Они ушли уже после полуночи. На борту парохода им нечем было заняться, кроме как спать, поэтому путешественники постарались выжать все возможное из вечера в таверне. На улице их окутал серый туман. Ветра почти не было, и туман висел в воздухе, сырой и холодный, заглушая ночные звуки. Уличные фонари мерцали сквозь полутьму неестественным светом. Столбы, на которых они висели, терялись в тумане, и казалось, что лампы плавают там в неподвижном влажном воздухе, освещая землю бледными лучами, точно окутанные облаками маленькие луны. Шаги звонко отдавались по булыжной мостовой, а где-то сзади меланхолично бренчало пианино – последнее напоминание о вечерней программе развлечений в таверне, которая к этому времени должна была быть уже почти пустой.
Мимо пятерых друзей, цокая копытами, прошла лошадь без всадника, она вынырнула из тумана в нескольких ярдах впереди них, а потом так же внезапно исчезла, и стук ее подков, ударяющихся о мостовую, медленно затих вдали.

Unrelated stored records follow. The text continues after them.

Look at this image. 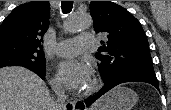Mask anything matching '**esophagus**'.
<instances>
[{"label":"esophagus","instance_id":"obj_1","mask_svg":"<svg viewBox=\"0 0 171 110\" xmlns=\"http://www.w3.org/2000/svg\"><path fill=\"white\" fill-rule=\"evenodd\" d=\"M75 102H67L65 107H66V110H75Z\"/></svg>","mask_w":171,"mask_h":110}]
</instances>
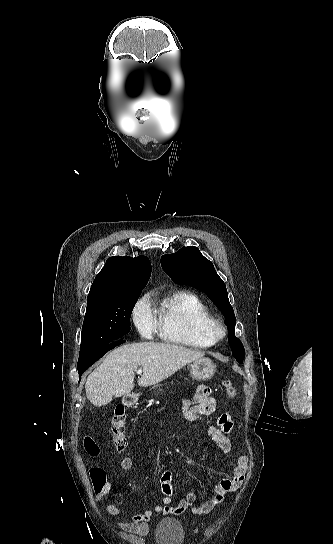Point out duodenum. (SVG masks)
I'll return each mask as SVG.
<instances>
[{"label":"duodenum","instance_id":"duodenum-1","mask_svg":"<svg viewBox=\"0 0 333 544\" xmlns=\"http://www.w3.org/2000/svg\"><path fill=\"white\" fill-rule=\"evenodd\" d=\"M124 402L127 406H133L136 402V399L133 395L125 396Z\"/></svg>","mask_w":333,"mask_h":544}]
</instances>
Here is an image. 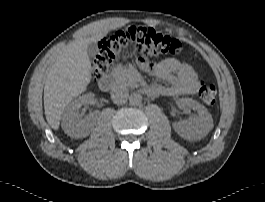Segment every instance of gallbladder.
<instances>
[{
    "label": "gallbladder",
    "mask_w": 265,
    "mask_h": 202,
    "mask_svg": "<svg viewBox=\"0 0 265 202\" xmlns=\"http://www.w3.org/2000/svg\"><path fill=\"white\" fill-rule=\"evenodd\" d=\"M87 53L90 57H94L98 53V46L95 42L88 44Z\"/></svg>",
    "instance_id": "gallbladder-1"
}]
</instances>
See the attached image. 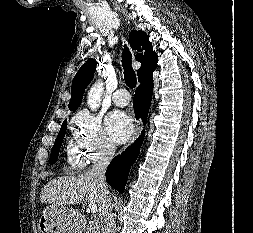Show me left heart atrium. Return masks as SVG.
<instances>
[{
	"label": "left heart atrium",
	"mask_w": 253,
	"mask_h": 233,
	"mask_svg": "<svg viewBox=\"0 0 253 233\" xmlns=\"http://www.w3.org/2000/svg\"><path fill=\"white\" fill-rule=\"evenodd\" d=\"M106 128L113 141L124 143L133 132V120L122 111H112L106 117Z\"/></svg>",
	"instance_id": "1"
}]
</instances>
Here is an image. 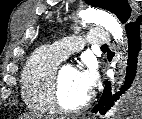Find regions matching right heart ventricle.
Here are the masks:
<instances>
[{
	"instance_id": "obj_1",
	"label": "right heart ventricle",
	"mask_w": 142,
	"mask_h": 119,
	"mask_svg": "<svg viewBox=\"0 0 142 119\" xmlns=\"http://www.w3.org/2000/svg\"><path fill=\"white\" fill-rule=\"evenodd\" d=\"M62 58L50 46L37 48L26 62L21 74V94L24 103L33 111H54L50 89L53 76Z\"/></svg>"
}]
</instances>
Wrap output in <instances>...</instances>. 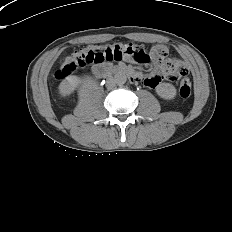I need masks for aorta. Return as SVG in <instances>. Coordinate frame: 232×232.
<instances>
[{
  "label": "aorta",
  "instance_id": "1",
  "mask_svg": "<svg viewBox=\"0 0 232 232\" xmlns=\"http://www.w3.org/2000/svg\"><path fill=\"white\" fill-rule=\"evenodd\" d=\"M114 81L117 85H123L127 81V76L124 73L119 72V73L115 74Z\"/></svg>",
  "mask_w": 232,
  "mask_h": 232
}]
</instances>
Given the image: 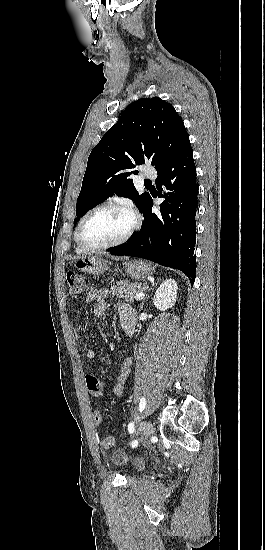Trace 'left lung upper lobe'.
Returning a JSON list of instances; mask_svg holds the SVG:
<instances>
[{
  "instance_id": "5c2ea615",
  "label": "left lung upper lobe",
  "mask_w": 265,
  "mask_h": 550,
  "mask_svg": "<svg viewBox=\"0 0 265 550\" xmlns=\"http://www.w3.org/2000/svg\"><path fill=\"white\" fill-rule=\"evenodd\" d=\"M188 141L184 123L171 104L153 97L128 105L88 158L74 224L114 194L132 198L144 214L152 198L136 191L129 179L138 173L133 169L150 160L160 171Z\"/></svg>"
}]
</instances>
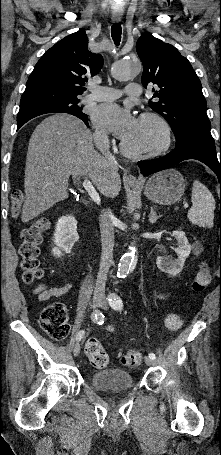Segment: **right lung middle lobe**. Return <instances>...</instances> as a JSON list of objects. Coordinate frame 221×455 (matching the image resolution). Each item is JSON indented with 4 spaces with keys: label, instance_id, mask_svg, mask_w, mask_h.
<instances>
[{
    "label": "right lung middle lobe",
    "instance_id": "right-lung-middle-lobe-1",
    "mask_svg": "<svg viewBox=\"0 0 221 455\" xmlns=\"http://www.w3.org/2000/svg\"><path fill=\"white\" fill-rule=\"evenodd\" d=\"M78 102H79L78 98H70V99H63V100H59V101L44 104V105L20 108L18 116H17V122H19L22 119H25L27 117H31V116H38V115L46 114V113L62 112V113L72 114V115L80 118L81 120H83L84 123L86 125H88V116L81 111L82 107H79L77 105Z\"/></svg>",
    "mask_w": 221,
    "mask_h": 455
}]
</instances>
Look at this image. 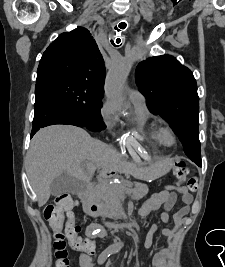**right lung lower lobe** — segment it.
<instances>
[{
  "label": "right lung lower lobe",
  "mask_w": 225,
  "mask_h": 267,
  "mask_svg": "<svg viewBox=\"0 0 225 267\" xmlns=\"http://www.w3.org/2000/svg\"><path fill=\"white\" fill-rule=\"evenodd\" d=\"M35 109L31 137L40 129L54 124H68L85 127L63 103L47 89L36 86Z\"/></svg>",
  "instance_id": "98d812e1"
}]
</instances>
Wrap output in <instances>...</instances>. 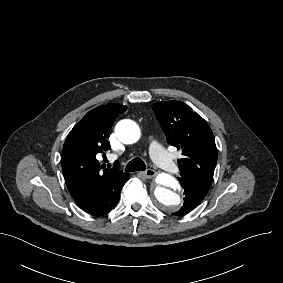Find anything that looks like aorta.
I'll use <instances>...</instances> for the list:
<instances>
[{"mask_svg": "<svg viewBox=\"0 0 283 283\" xmlns=\"http://www.w3.org/2000/svg\"><path fill=\"white\" fill-rule=\"evenodd\" d=\"M115 134L122 143L133 144L139 140L141 131L135 121L123 119L116 124ZM156 182L154 196L160 208L165 211L178 209L181 204V197L176 192L179 188L178 181L170 174L159 173Z\"/></svg>", "mask_w": 283, "mask_h": 283, "instance_id": "obj_1", "label": "aorta"}]
</instances>
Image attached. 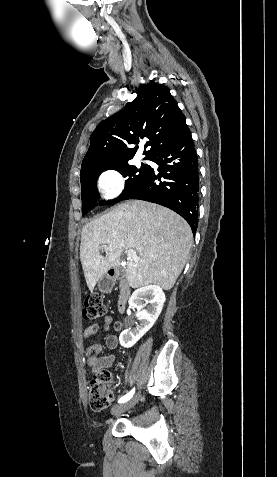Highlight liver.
<instances>
[{
    "mask_svg": "<svg viewBox=\"0 0 277 477\" xmlns=\"http://www.w3.org/2000/svg\"><path fill=\"white\" fill-rule=\"evenodd\" d=\"M193 235L177 213L158 204L130 200L86 223L81 232L80 260L87 286L120 265L123 250L139 256L131 259L126 279L132 288L157 285L170 290L188 259ZM105 246L106 256L100 254Z\"/></svg>",
    "mask_w": 277,
    "mask_h": 477,
    "instance_id": "6515ba94",
    "label": "liver"
}]
</instances>
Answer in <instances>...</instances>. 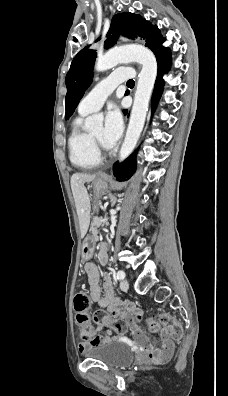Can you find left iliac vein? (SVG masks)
<instances>
[{
  "instance_id": "1",
  "label": "left iliac vein",
  "mask_w": 228,
  "mask_h": 396,
  "mask_svg": "<svg viewBox=\"0 0 228 396\" xmlns=\"http://www.w3.org/2000/svg\"><path fill=\"white\" fill-rule=\"evenodd\" d=\"M120 288H121L123 291H127V290H128V288H129V283H128V281H127L126 279H123V280L121 281V283H120Z\"/></svg>"
}]
</instances>
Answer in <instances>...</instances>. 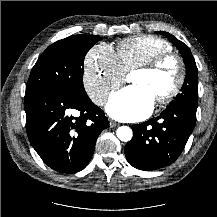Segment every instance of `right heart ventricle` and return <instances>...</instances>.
I'll list each match as a JSON object with an SVG mask.
<instances>
[{"label": "right heart ventricle", "instance_id": "e07e8e85", "mask_svg": "<svg viewBox=\"0 0 217 217\" xmlns=\"http://www.w3.org/2000/svg\"><path fill=\"white\" fill-rule=\"evenodd\" d=\"M169 52H172V46L166 40L142 35L121 40L116 55L124 71L128 72Z\"/></svg>", "mask_w": 217, "mask_h": 217}]
</instances>
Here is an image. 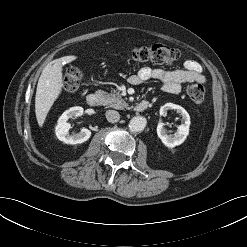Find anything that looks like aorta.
<instances>
[{"mask_svg":"<svg viewBox=\"0 0 247 247\" xmlns=\"http://www.w3.org/2000/svg\"><path fill=\"white\" fill-rule=\"evenodd\" d=\"M147 121L142 116H135L129 122V129L131 132H141L145 129Z\"/></svg>","mask_w":247,"mask_h":247,"instance_id":"obj_1","label":"aorta"}]
</instances>
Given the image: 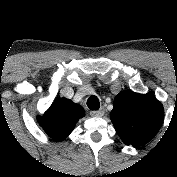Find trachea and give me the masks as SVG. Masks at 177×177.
I'll return each mask as SVG.
<instances>
[{
    "label": "trachea",
    "instance_id": "3493384b",
    "mask_svg": "<svg viewBox=\"0 0 177 177\" xmlns=\"http://www.w3.org/2000/svg\"><path fill=\"white\" fill-rule=\"evenodd\" d=\"M87 106L89 109L97 111L100 108V102L97 96L92 95L87 100Z\"/></svg>",
    "mask_w": 177,
    "mask_h": 177
}]
</instances>
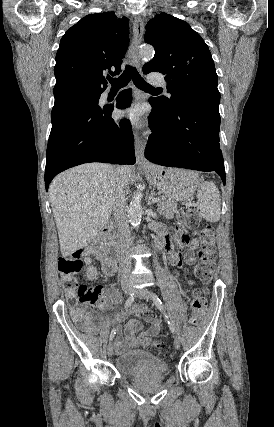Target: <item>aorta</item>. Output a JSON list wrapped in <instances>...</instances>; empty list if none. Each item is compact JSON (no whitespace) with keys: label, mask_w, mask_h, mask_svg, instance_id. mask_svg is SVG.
I'll return each instance as SVG.
<instances>
[{"label":"aorta","mask_w":274,"mask_h":427,"mask_svg":"<svg viewBox=\"0 0 274 427\" xmlns=\"http://www.w3.org/2000/svg\"><path fill=\"white\" fill-rule=\"evenodd\" d=\"M139 55L142 58L151 59L154 56V49L151 46H143L140 48ZM142 193L137 190L128 207V221L133 227L139 226L141 222L142 206H141Z\"/></svg>","instance_id":"aorta-1"}]
</instances>
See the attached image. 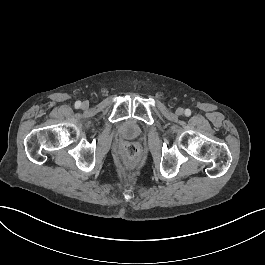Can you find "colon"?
I'll list each match as a JSON object with an SVG mask.
<instances>
[{
    "mask_svg": "<svg viewBox=\"0 0 265 265\" xmlns=\"http://www.w3.org/2000/svg\"><path fill=\"white\" fill-rule=\"evenodd\" d=\"M127 151L130 152V154H134V153H136L137 148L135 146H133V145H128L127 146Z\"/></svg>",
    "mask_w": 265,
    "mask_h": 265,
    "instance_id": "colon-1",
    "label": "colon"
}]
</instances>
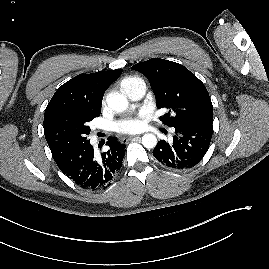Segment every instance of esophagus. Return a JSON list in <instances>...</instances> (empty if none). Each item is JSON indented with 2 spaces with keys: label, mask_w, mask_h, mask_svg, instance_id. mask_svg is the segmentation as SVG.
Segmentation results:
<instances>
[{
  "label": "esophagus",
  "mask_w": 269,
  "mask_h": 269,
  "mask_svg": "<svg viewBox=\"0 0 269 269\" xmlns=\"http://www.w3.org/2000/svg\"><path fill=\"white\" fill-rule=\"evenodd\" d=\"M139 139H140V136H131V137L123 138L122 143L127 144L129 141H135Z\"/></svg>",
  "instance_id": "1"
}]
</instances>
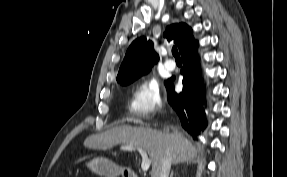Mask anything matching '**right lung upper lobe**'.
I'll list each match as a JSON object with an SVG mask.
<instances>
[{"mask_svg":"<svg viewBox=\"0 0 287 177\" xmlns=\"http://www.w3.org/2000/svg\"><path fill=\"white\" fill-rule=\"evenodd\" d=\"M164 37L179 47L183 53L193 38L192 29L185 23H177L167 27ZM158 61V55L153 49V42L146 37L135 39L129 46L125 58L120 66L117 81L119 83L135 80L148 73L153 64Z\"/></svg>","mask_w":287,"mask_h":177,"instance_id":"cb5924a9","label":"right lung upper lobe"}]
</instances>
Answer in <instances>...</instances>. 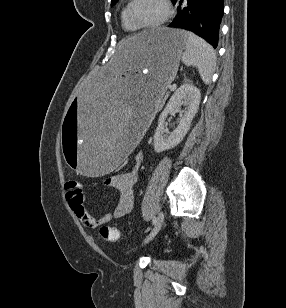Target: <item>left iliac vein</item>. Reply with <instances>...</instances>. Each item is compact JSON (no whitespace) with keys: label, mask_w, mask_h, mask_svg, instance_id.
<instances>
[{"label":"left iliac vein","mask_w":286,"mask_h":308,"mask_svg":"<svg viewBox=\"0 0 286 308\" xmlns=\"http://www.w3.org/2000/svg\"><path fill=\"white\" fill-rule=\"evenodd\" d=\"M163 221H164V213L160 211L156 218V222L154 224L152 231L144 240V244L148 243L150 240H152L157 235V233L160 231L162 227Z\"/></svg>","instance_id":"4c4485c4"}]
</instances>
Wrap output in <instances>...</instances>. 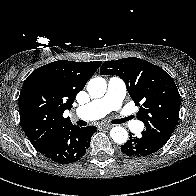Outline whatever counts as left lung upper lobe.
<instances>
[{"label":"left lung upper lobe","instance_id":"5c2ea615","mask_svg":"<svg viewBox=\"0 0 196 196\" xmlns=\"http://www.w3.org/2000/svg\"><path fill=\"white\" fill-rule=\"evenodd\" d=\"M102 75L122 78L137 106V118L146 126L144 133L165 144L179 119L180 95L167 72L140 58H124L105 61Z\"/></svg>","mask_w":196,"mask_h":196}]
</instances>
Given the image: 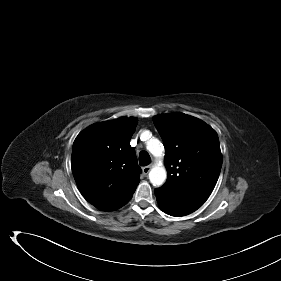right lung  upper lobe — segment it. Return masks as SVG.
I'll use <instances>...</instances> for the list:
<instances>
[{"instance_id":"right-lung-upper-lobe-1","label":"right lung upper lobe","mask_w":281,"mask_h":281,"mask_svg":"<svg viewBox=\"0 0 281 281\" xmlns=\"http://www.w3.org/2000/svg\"><path fill=\"white\" fill-rule=\"evenodd\" d=\"M137 118L120 117L93 124L73 144L71 167L84 198L100 211H114L132 197L140 179L130 139Z\"/></svg>"}]
</instances>
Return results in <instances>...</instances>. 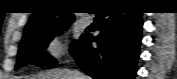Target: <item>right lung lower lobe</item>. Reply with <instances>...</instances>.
I'll use <instances>...</instances> for the list:
<instances>
[{
  "instance_id": "1",
  "label": "right lung lower lobe",
  "mask_w": 177,
  "mask_h": 79,
  "mask_svg": "<svg viewBox=\"0 0 177 79\" xmlns=\"http://www.w3.org/2000/svg\"><path fill=\"white\" fill-rule=\"evenodd\" d=\"M101 33L83 34L71 55L94 79H134L142 34V17L136 11H118L110 6L96 12ZM98 44L97 48L91 42Z\"/></svg>"
}]
</instances>
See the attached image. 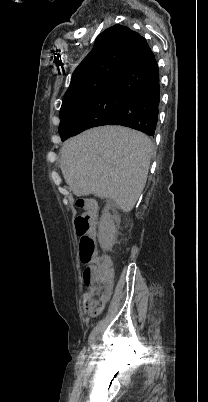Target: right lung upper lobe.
<instances>
[{
	"mask_svg": "<svg viewBox=\"0 0 208 402\" xmlns=\"http://www.w3.org/2000/svg\"><path fill=\"white\" fill-rule=\"evenodd\" d=\"M145 42V38L125 26L116 24L106 29L96 38L91 52L73 72L64 96L101 82H113Z\"/></svg>",
	"mask_w": 208,
	"mask_h": 402,
	"instance_id": "cb5924a9",
	"label": "right lung upper lobe"
}]
</instances>
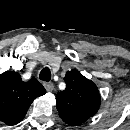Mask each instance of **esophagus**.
I'll return each instance as SVG.
<instances>
[{
  "instance_id": "1",
  "label": "esophagus",
  "mask_w": 130,
  "mask_h": 130,
  "mask_svg": "<svg viewBox=\"0 0 130 130\" xmlns=\"http://www.w3.org/2000/svg\"><path fill=\"white\" fill-rule=\"evenodd\" d=\"M43 85H44L45 89H46L47 91H49V92L54 89V84L51 83V82H45Z\"/></svg>"
}]
</instances>
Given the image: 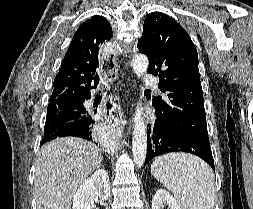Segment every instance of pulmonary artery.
<instances>
[{
  "instance_id": "1",
  "label": "pulmonary artery",
  "mask_w": 253,
  "mask_h": 209,
  "mask_svg": "<svg viewBox=\"0 0 253 209\" xmlns=\"http://www.w3.org/2000/svg\"><path fill=\"white\" fill-rule=\"evenodd\" d=\"M144 82L145 84L152 88V89H157L158 88V81H157V78L156 77H153V76H146L144 78Z\"/></svg>"
}]
</instances>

Путники на какое-то мгновение остановились на углу и в молчании прочитали поблекшую и облезшую табличку с названием улицы – просто чтобы убедиться, что они возвращаются той же самой дорогой, которой шли раньше. Джонатану эта ночь показалась какой-то тоскливой, в общем и целом достаточно романтичной, но вызывающей у него чувство некоторой заброшенности. Она словно напомнила ему, что он находится далеко от городка Твомбли и Верхней Долины. Тишина и туман казались ему почти одним и тем же, как если бы туман был видимой, висящей тишиной. И Джонатану пришло в голову, что та белая устало бредущая лошадь, что появилась и исчезла в тумане, на самом деле никуда не шла, что она была чем-то вроде ночной тени, которая бродила взад-вперед по промозглым аллеям, следуя за звуком своих собственных цокающих копыт.
За то показавшееся Джонатану странно долгим время, что он простоял у таблички с названием улицы, он начал различать раздающийся вдали постукивающий звук – звук трости, ударяющейся о тротуар или мостовую. Постукивание становилось громче, приближалось, а пятеро друзей стояли, не говоря ни слова, под облупившейся деревянной табличкой в рассеянном свете масляного фонаря и ждали то, что двигалось в их сторону. Никаких других звуков не было слышно.
Постукивание набирало силу – «тук-тук-тук», а потом внезапно превратилось в глухой деревянный гул: это тот, кто шагал вдали, окутанный туманом, пересек дощатый настил; потом на мгновение наступила тишина, за которой вновь послышалось «тук-тук-тук» трости по булыжной мостовой. Пахнущий тиной речной туман закружился вокруг путников, хотя ветра по-прежнему не было, и Джонатан поплотнее запахнул свою матерчатую куртку и вгляделся в освещенный светом фонарей туман.
Из мрака выросла темная тень, которая направилась наискосок через лежащую перед ними улицу, – гном в шляпе с обвисшими полями и черном плаще, постукивающий при ходьбе тростью с латунным наконечником. Его лицо было скрыто в тени шляпы, и он курил длинную странную трубку, чашечка которой мерцала в темноте и один за Другим испускала клубы дыма, который расплывался, вился и, как показалось Джонатану, улетал ввысь, точно тени огромных летучих мышей. Но от него не пахло табаком, лишь водорослями, гниющими древесными корнями и глубокими реками, катящими свои воды к морю. Ничто из этого почему-то не удивляло Джонатана. По правде говоря, его удивило бы что-нибудь другое.